Demokratsız demokrasi (II)

DÜNKÜ yazımda Türkiye’de hukuk üzerinden "kavga" eden tarafların demokrat olmadıklarını, dolayısı ile "kazanan taraf"ın ülkeye daha fazla demokrasi getirmeyeceğini vurguladım.

Ekonomist Dergisi’nin ’Demokrasi Endeksi’nin 2007 raporuna gore, AB adayı Türkiye 167 ülke arasında utanç verici bir şekilde 88. sırada, ’hibrid demokrasi’ kategorisinde, yani melez, yani demokrasi benzeri bir rejim olarak yer almakta.

Yine dün AKP’nin kapatılmama durumunda ülkeye demokrasi getirme gayretine girmeyeceğini, birkaç ay şirinlik muskası taktıktan sonra kendi yolunda devam edeceğini de kendi gerekçelerimle açıkladım.

Bugün AKP kapatılırsa demokrasinin yine kazanamayacağını, yine gerekçelerle açıklamaya çalışacağım.

* * *

"AKP kapatılırsa ne olur?" sorusuna en iyi cevabı 28 Şubat sürecinde Refah Partisi’nin kapatılması ardından yaşananlar verir.

Refah gitti, AKP geldi! AKP kapatılırsa Türkiye’nin en iyi çalışan örgütü Milli Görüş yine bir süre sendeler ama kısa sürede yine en az AKP kadar güçlü bir parti ile ortaya çıkar. Tarih ne zaman tekerrür etmez? Tarihten ders alındığı zaman!

* * *

Türkiye’de laikliğe sarılan kesimler de muhafazakárlığa sarılan AKP gibi demokrasiyi kendilerine yontma gayreti içinde oldukları sürece bu mücadele bitmez.

Onlar muhafazakár demokrat, dolayısıyla laiklik ilkesinden taviz vermeye açık bir Türkiye’nin giderek kendilerini dışladığını düşünürken büyük haklılık payına sahipler.

Ama kendilerinin de muhafazakár/İslam ağırlıklı yaşam tarzını benimseyenleri uzun yıllar dışladıklarını kabul etmeleri gerekir.

Bugün Türkiye’de uzun yıllar sosyal ve ekonomik hayatta kabul görmediğini düşünen büyük bir kitle var. Onlar yıllar sonra Anadolu’da kendi sermayelerini oluşturdular ve artık "paylaşımdaki payları"nı istiyorlar.

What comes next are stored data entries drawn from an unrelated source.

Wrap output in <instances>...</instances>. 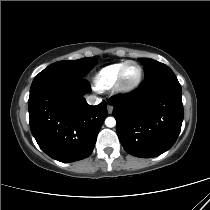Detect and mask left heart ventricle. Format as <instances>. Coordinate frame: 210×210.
Instances as JSON below:
<instances>
[{
	"instance_id": "1",
	"label": "left heart ventricle",
	"mask_w": 210,
	"mask_h": 210,
	"mask_svg": "<svg viewBox=\"0 0 210 210\" xmlns=\"http://www.w3.org/2000/svg\"><path fill=\"white\" fill-rule=\"evenodd\" d=\"M139 74V69L135 64H129L124 71V79L126 82H133Z\"/></svg>"
}]
</instances>
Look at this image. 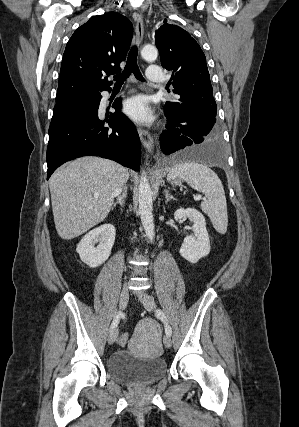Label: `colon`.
Returning <instances> with one entry per match:
<instances>
[{
    "label": "colon",
    "instance_id": "1",
    "mask_svg": "<svg viewBox=\"0 0 299 427\" xmlns=\"http://www.w3.org/2000/svg\"><path fill=\"white\" fill-rule=\"evenodd\" d=\"M128 342V335L127 334H122V336L119 339V343L120 345L124 346L126 345Z\"/></svg>",
    "mask_w": 299,
    "mask_h": 427
}]
</instances>
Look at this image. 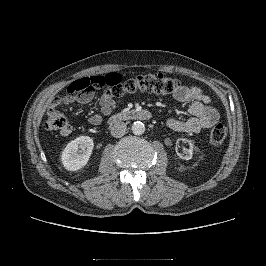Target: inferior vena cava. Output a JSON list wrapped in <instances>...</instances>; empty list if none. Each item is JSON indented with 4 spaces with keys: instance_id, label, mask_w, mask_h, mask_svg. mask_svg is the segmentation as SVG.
I'll return each instance as SVG.
<instances>
[{
    "instance_id": "602c4592",
    "label": "inferior vena cava",
    "mask_w": 266,
    "mask_h": 266,
    "mask_svg": "<svg viewBox=\"0 0 266 266\" xmlns=\"http://www.w3.org/2000/svg\"><path fill=\"white\" fill-rule=\"evenodd\" d=\"M126 129L127 126L124 122H116L111 127V135L116 138L122 137L126 133Z\"/></svg>"
}]
</instances>
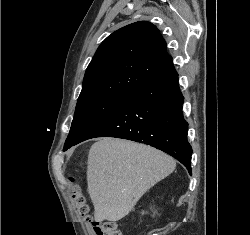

Bu kitleyi en son Turgut Özal merkeze taşımaya çalışmıştı. Ama bugün kendilerine sahip çıkan Milli Görüş/AKP dışında ortada onlara güven veren bir başka siyasi güç yok.

Muhafazakár kitlenin alt gelir grubuna sahip çıkacak bir sosyal demokrat hareket olmadığı gibi muhafazakár kitlenin üst gelir grubuna sahip çıkacak bir liberal demokrat hareket de yok.

Muhafazakárlığın sosyal boyutuna sahip çıkacak bir sosyal demokrat hareketin ülkeye ne katacağı tartışılmıyor dahi!

Öte yanda bugün AKP’ye oy veren kitlelerin zamanında ANAP’a omuz verdiği unutulmuşa benziyor. Bırakınız rahmetli Turgut Özal’ı, Hüsnü Doğan’lar, Ekrem Pakdemir’ler, Mehmet Keçeciler’ler veya yenileri ortada yok.

AKP’ye çelme atmaktan başka bir program geliştiremeyen insanların AKP kapatılsa bile demokrasiyi geliştirmek için hiçbir zahmete girmeyeceklerini adım gibi biliyorum.

Muhafazakár ağırlıklı kitlelerin de bunların peşinden gitmeyecekleri aşikár.

Geçen yıl "367 safsatası" çevresinde Cumhurbaşkanlığı seçiminde TBMM’ye girmeyen Anavatan ve DP’nin ne hale geldiğini hep beraber izliyoruz.

Halbuki ANAP ile DYP’nin birleşerek ve demokrasiye sonuna dek sahip çıkarak katılacakları 22 Temmuz seçimleri birleşik DP’ye %14-6 oranında bir oy kazandıracak ve bugün başka bir Türkiye var olacaktı.

* * *

Ben kapatma davasının Türkiye’nin gelişmesine ve demokrasisine her türlü sonuçta hiçbir olumlu katkıda bulunmayacağına inanıyorum.